Au premier tour, il a voté Bayrou. Au second, Sarkozy. Il faut attendre le dernier chapitre du livre d'Henri Vacquin pour y lire son aveu et comprendre la véritable raison d'écrire « Mes acquis sociaux ». Mélange d'autobiographie et de réflexions décapantes sur l'état de la gauche, des syndicats et du patronat « le plus con d'Europe ». Tout cela valait bien un entretien pour Eco89.
Il le dit en riant, comme pour s'absoudre d'une faute. Ex-militant de l'UEC (Union des étudiants communistes), ex-manifestant de Mai 68 devenu sociologue du travail, Henri Vacquin s'amuse du paradoxe :
« Un mec qui a plein de médailles à gauche, qui fait un parcours de quarante ans dans le monde de l'entreprise, avec les patrons, les syndicats, le champ politique à côté de lui et qui, à la fin, en vient à ça… c'était pour moi une manière de donner à penser. En fait, ça été l'opprobre de toute la presse de gauche et de tous les mecs de gauche : “Pas toi Henri… pour voter Sarkozy ! ” »
On est ici à l'opposé de l'évolution d'un Alain Badiou, fustigeant la « barbarie sarkozienne ».
Sous la forme d'une adresse à son père décédé, militant CGTiste, Henri Vacquin veut faire toucher du doigt l'impasse intellectuelle dans laquelle s'est fourvoyée la gauche réformiste. Une impasse pour n'avoir pas su pousser la réflexion assez loin sur son abandon du dogme marxiste.

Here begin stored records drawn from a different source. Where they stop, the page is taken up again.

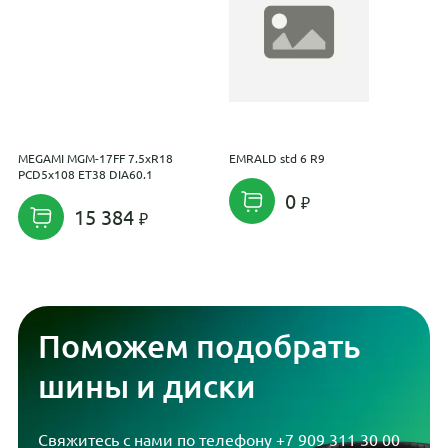
MEGAMI MGM-17FF 7.5xR18
EMRALD std 6 R9
K
PCD5x108 ET38 DIA60.1
P
0
15 384
Поможем подобрать
шины и диски
Свяжитесь с нами по телефону
+7 909 311 30 00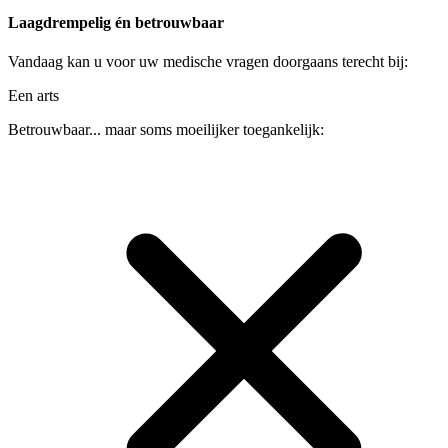
Laagdrempelig én betrouwbaar
Vandaag kan u voor uw medische vragen doorgaans terecht bij:
Een arts
Betrouwbaar... maar soms moeilijker toegankelijk:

Derrière la pirouette, l'homme en profite aussi, à 70 ans, pour régler quelques comptes. D'abord avec sa propre famille politique : la gauche de « Bernard » (Kouchner), « Serge » (July)… et les autres. Une gauche qui est « morte », faute d'avoir su effectuer un « inventaire ». (Voir la vidéo)
A l'appui de sa démonstration, le sociologue s'aventure aussi sur le terrain des mentalités. Le jugement est sévère : notre génération, dit-il en substance, n'a pas su transmettre les valeurs de nos parents. Là encore, rupture :
« Notre génération de soixante-huitards dans son ensemble, à droite comme à gauche, n'a jamais surmonté cette carence de transmission des valeurs. Nous ne sommes pas pour rien responsables de leur débandade actuelle qui a fabriqué entre autres, et pour ne s'en tenir qu'à cela, le chômage des jeunes et des vieux : un même vœu de mort sociétale, non dit mais très réel, adressé aux uns comme aux autres. »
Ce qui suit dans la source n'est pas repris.